GPT-4 works by using a neural network trained ona large amount of data. The model has been pre-trained on a large corpus of text, allowing it to understand and generate natural language. Once the model is trained, it can be fine-tuned for specific tasks, such as language translation, question answering, or summarization.

How much does GPT 4 cost?

If you access GPT-4 through ChatGPT Plus, you will need to subscribe to its $20 per month plan. However, if you access GPT-4 through the API, there are two pricing options based on context length.

OpenAI has reduced the price of prompt tokens, making it easier for users to use the new language model GPT-4.

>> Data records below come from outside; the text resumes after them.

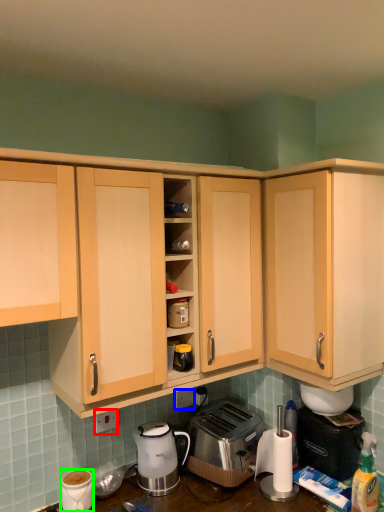 Question: Which object is positioned closest to electric outlet (highlighted by a red box)? Select from electric outlet (highlighted by a blue box) and coffee cup (highlighted by a green box).

Choices:
 (A) electric outlet
 (B) coffee cup

Answer: (B) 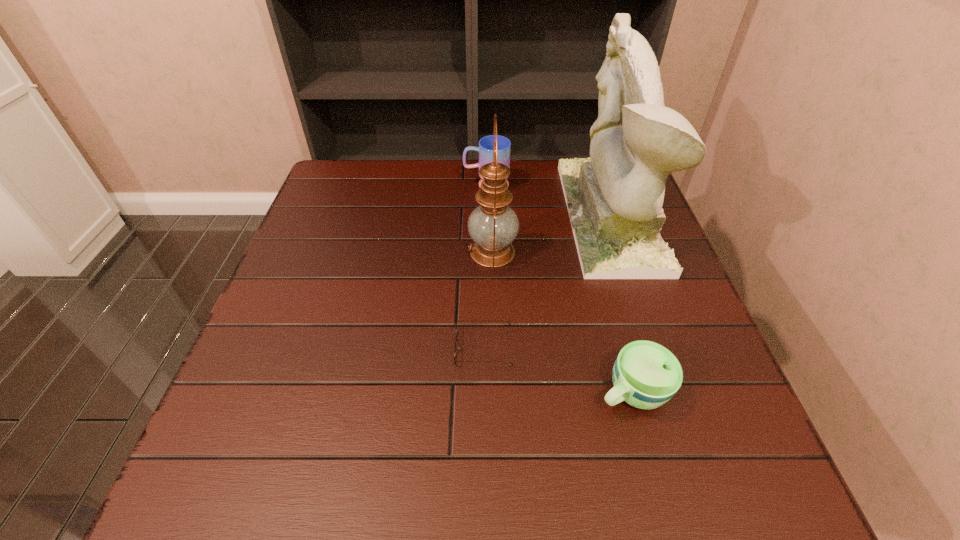 The image size is (960, 540). In order to click on vacant position in the image that satisfies the following two spatial constraints: 1. on the front side of the oil lamp; 2. on the front-facing side of the shortest object in this screenshot , I will do `click(495, 348)`.

Where is `vacant space that satisfies the following two spatial constraints: 1. on the side of the mug with the handle; 2. on the back side of the oil lamp`? vacant space that satisfies the following two spatial constraints: 1. on the side of the mug with the handle; 2. on the back side of the oil lamp is located at coordinates (488, 252).

Locate an element on the screen. vacant area that satisfies the following two spatial constraints: 1. on the front-facing side of the shortest object; 2. on the back side of the second shortest object is located at coordinates (484, 392).

You are a GUI agent. You are given a task and a screenshot of the screen. Output one action in this format:
    pyautogui.click(x=<x>, y=<y>)
    Task: Click on the blank area in the image that satisfies the following two spatial constraints: 1. on the front side of the oil lamp; 2. on the front-facing side of the shortest object
    The image size is (960, 540).
    Given the screenshot: What is the action you would take?
    pyautogui.click(x=495, y=348) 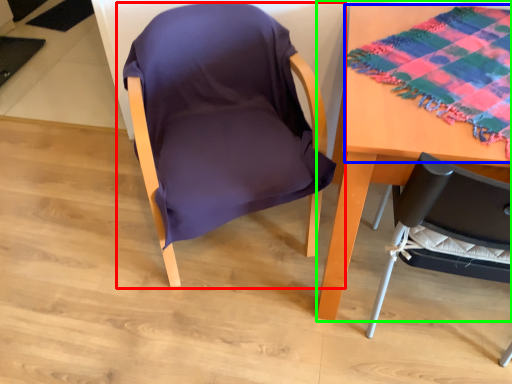 Question: Which object is the closest to the chair (highlighted by a red box)? Choose among these: blanket (highlighted by a blue box) or table (highlighted by a green box).

Choices:
 (A) blanket
 (B) table

Answer: (B) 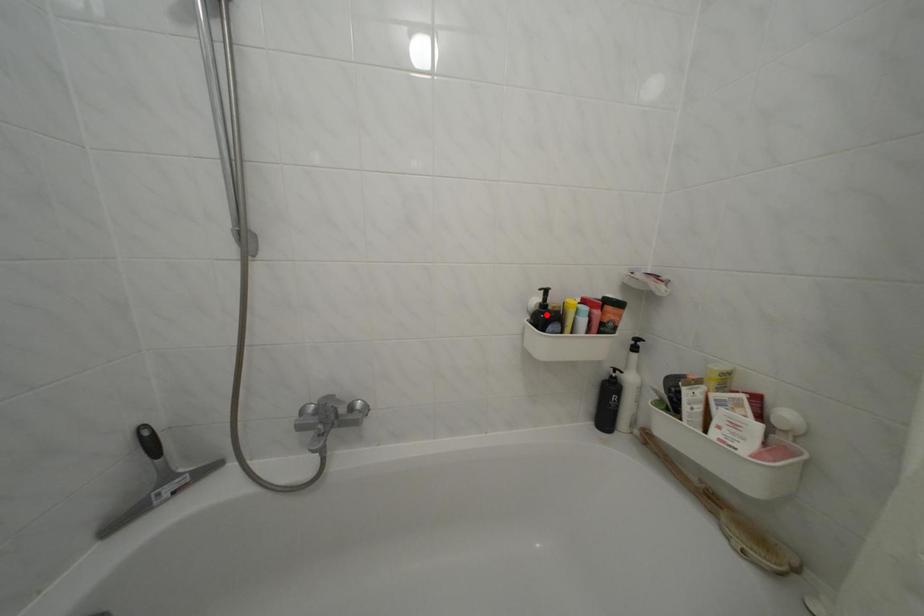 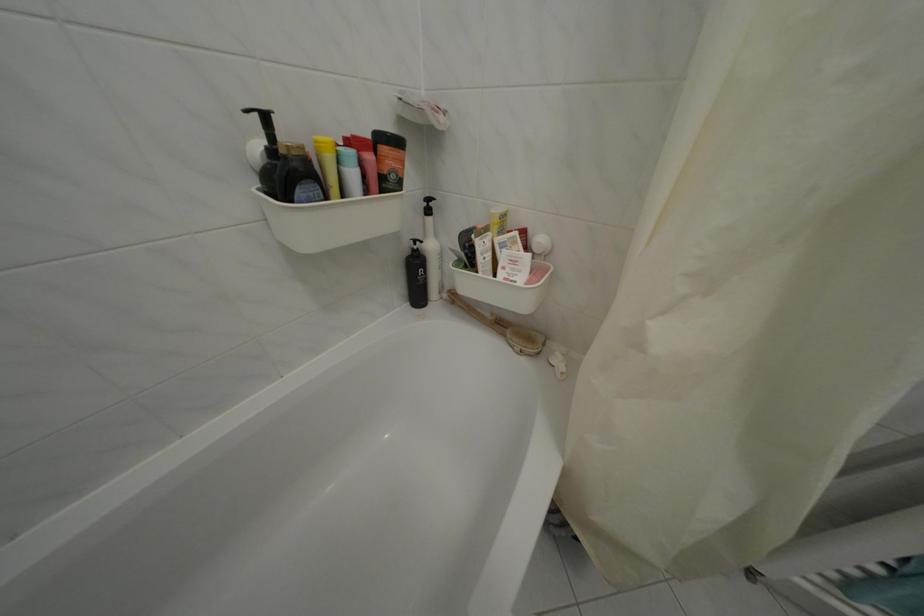 Question: I am providing you with two images of the same scene from different viewpoints. A red point is marked on the first image. Can you still see the location of the red point in image 2?

Choices:
 (A) Yes
 (B) No

Answer: (A) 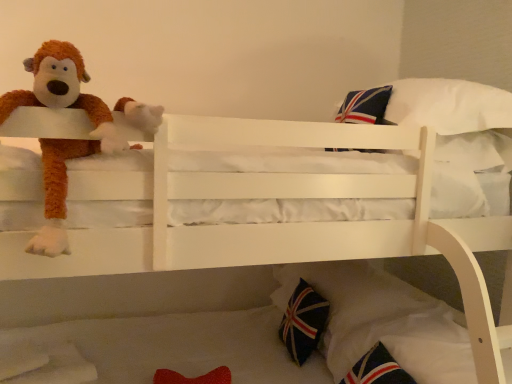 Question: From the image's perspective, relative to fluffy brown monkey at left, is dark blue fabric pillow at lower right above or below?

Choices:
 (A) below
 (B) above

Answer: (A)

Question: Is point (308, 334) positioned closer to the camera than point (60, 64)?

Choices:
 (A) farther
 (B) closer

Answer: (A)

Question: Is dark blue fabric pillow at lower right wider or thinner than fluffy brown monkey at left?

Choices:
 (A) thin
 (B) wide

Answer: (A)

Question: Do you think fluffy brown monkey at left is within dark blue fabric pillow at lower right, or outside of it?

Choices:
 (A) inside
 (B) outside

Answer: (B)

Question: Based on their positions, is fluffy brown monkey at left located to the left or right of dark blue fabric pillow at lower right?

Choices:
 (A) right
 (B) left

Answer: (B)

Question: In the image, is fluffy brown monkey at left positioned in front of or behind dark blue fabric pillow at lower right?

Choices:
 (A) front
 (B) behind

Answer: (A)

Question: From a real-world perspective, is fluffy brown monkey at left physically located above or below dark blue fabric pillow at lower right?

Choices:
 (A) above
 (B) below

Answer: (A)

Here is the cost for models with an 8K context length (gpt-4 and gpt-4-0314):

  • Prompt token cost is $0.03/1k
  • Sampling token cost is $0.06/1000

Here is the cost for models with a 32K context length (gpt-4-32k and gpt-4-32k-0314):

  • Prompt token cost is $0.06/1k
  • Sampling token cost is $0.12/1000

What is the future of GPT?

As more problems are discovered, OpenAI plans to iterate and improve GPT-4 after deployment, and the company has committed to taking some steps. These include:

  • Adopting multi-layer mitigation measures: As AI models become more powerful and are further adopted in multiple industries, the need for multiple lines of defense is crucial. OpenAI will adopt multi-layer mitigation measures in the GPT-4 model system to reduce potential risks and misleading outputs.
  • Consider the evaluation, mitigation, and method development of actual usage scenarios: Understanding who the users are and what these tools are used for is crucial to mitigate any potential harm that may be caused. OpenAI will consider actual usage scenarios when deploying these tools, and evaluate, mitigate, and develop methods as needed to ensure that they can better meet user needs.
  • Ensure that safety assessments cover urgent risks: As model capabilities increase, it is important to be prepared for complex interactions and unforeseen risks. OpenAI will ensure a comprehensive safety assessment of GPT-4, including considering urgent risks, and take necessary measures to deal with these risks.
  • Plan for unpredictable capability leaps: Artificial intelligence is a rapidly developing field, and we don’t necessarily understand everything that happens in the “mind” of a trained AI model, so minor changes could inadvertently lead to unexpected leaps in capability. OpenAI will plan for such unpredictable capability leaps and take appropriate measures to monitor and manage model behavior.

In general, the future direction is to pay more attention to the safety, transparency, and controllability of the model to ensure the good application of AI technology and the minimization of potential risks. OpenAI will continue to work with the community, listen to user feedback, and continuously improve and develop the GPT series of models to adapt to changing needs and challenges.